What will the API economy look like in five years?
That’s a tough one because we are still so very much at the start of what impact APIs will have, and five years in technology is a very long time! I’m most excited by Dion Hinchcliffe’s take on APIs: he reminds us that, according to ProgrammableWeb, there are only around 14,000 open APIs. Imagine a time when we only had 14,000 websites. Steve Sammartino made a similar comment in Melbourne at APIdays Australia recently when he mentioned that the car was only built 150 years into the industrial revolution, and API researcher at CA Technologies has said that in eight years, three-quarters of the S&P top 500 companies will be new businesses that you haven’t heard of yet.

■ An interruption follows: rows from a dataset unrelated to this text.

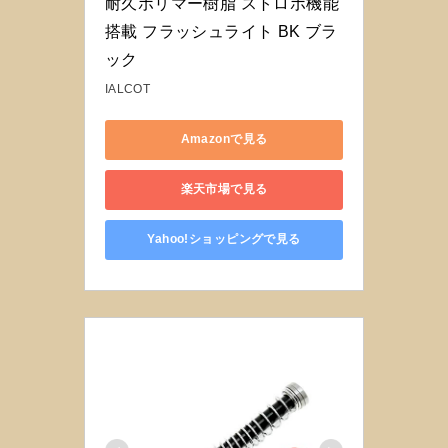
耐久ポリマー樹脂 ストロボ機能
搭載 フラッシュライト BK ブラ
ック
IALCOT
Amazonで見る
楽天市場で見る
Yahoo!ショッピングで見る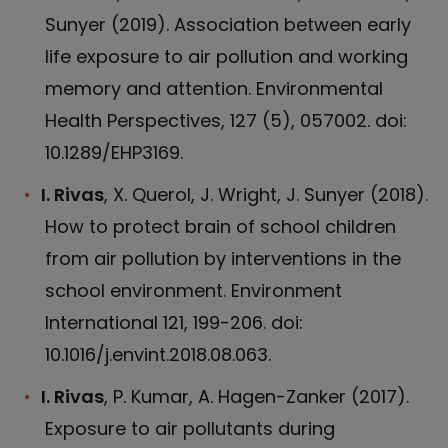
Sunyer (2019). Association between early
life exposure to air pollution and working
memory and attention. Environmental
Health Perspectives, 127 (5), 057002. doi:
10.1289/EHP3169.
I. Rivas
, X. Querol, J. Wright, J. Sunyer (2018).
How to protect brain of school children
from air pollution by interventions in the
school environment. Environment
International 121, 199-206. doi:
10.1016/j.envint.2018.08.063.
I. Rivas
, P. Kumar, A. Hagen-Zanker (2017).
Exposure to air pollutants during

It means anyone can come along and create a viable business.
We are still very much at the dawn of the API economy and the most exciting thing for me is that anyone can get in there and build market share and grow a real business. Some of the today’s strongest tech companies didn’t exist even five years ago, and APIs are helping accelerate that competition turnover and the impact of disruption. My hope is that in five years, the API economy will have been responsible for leveling the playing field and allowing a lot of new market entrants to emerge based on their knowledge, innovation, creativity and diversity, rather than the industry being locked down by existing powerful players who have the money and resources to keep new players out.
What advice do you want to offer developers to join the future of the API economy?
Dogfood your own APIs. That will show you the best practices fastest and give you ideas about API design best practices from the user’s point of view.
What are your three favorite apps? (Not the ones you like the most, the ones you really use the most.)
I use Evernote, Google Drive, Dropbox, Sunrise, Ulysses, Slack, Skype, Pocket and Spotify pretty much daily. Out of those I would say Spotify, Evernote and Ulysses are my favorites, if you really just want three.
Who is the must-follow, undercover API expert?
I would keep an eye on the blog at Capital One DevExchange, they are really leading the thinking around how to implement open banking platforms. I also love @JackGavigan Jack Gavigan’s blog for a European and UK perspective.